Isaac’s Byre is thought to have been a bastle house (or fortified farmhouse), which was used during the time of the Border Reivers. It has been verified by archaeologists that Isaacs Byre is the earliest surviving house (c. C16th) to have been built in the small hamlet of Loaning Head. When inside it is possible to see the original doorway and fireplace (both now blocked off). You can find out more about bastle houses at Epiacum
The cottage was purchased by Rob and Judith-Ann in 1994, and they renovated it to the high quality eco-friendly cottage it is today. In 1994 it was a derelict building suitable only as a coal store and shed. The family obtained planning permission in 2002 to convert a farm building into a cottage. It was only after a visit from archaeologists that they discovered that it had originally been a dwelling.

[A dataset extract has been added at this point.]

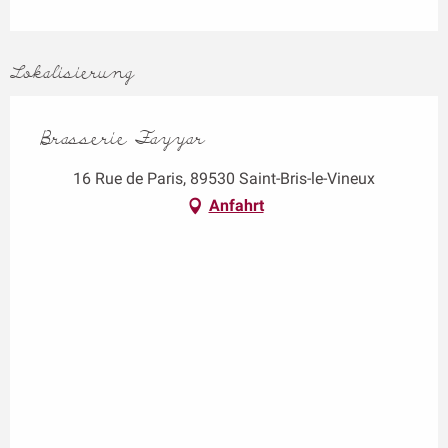
Lokalisierung
Brasserie Fayyar
16 Rue de Paris, 89530 Saint-Bris-le-Vineux
Anfahrt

The building was used by Isaac Lee before it was sold in 1970s to a family from the North East who converted the main house back into a dwelling but left the old byre as a store. Isaac farmed here for many years and used the byre as a milking parlour. The area that is now the open plan kitchen/living room was where the cows were milked and in Winter the cows were housed in the main part of the cottage. It was decided to name the cottage after Isaac Lee with the blessing of his daughter.
We have an old newspaper article which describes how the writer W.J. Palmer came across Loaning Head during his travels in 1882. It shows a drawing of how W.J. Palmer portrayed the interior of a cottage at Loaning Head. One of the cottages at Loaning Head was being sold by Hudson’s Agents for £21,500 which prompted the writing of the article.
We hope to have photographs showing the progress of the conversion of the byre back into living accommodation available on the website in the future.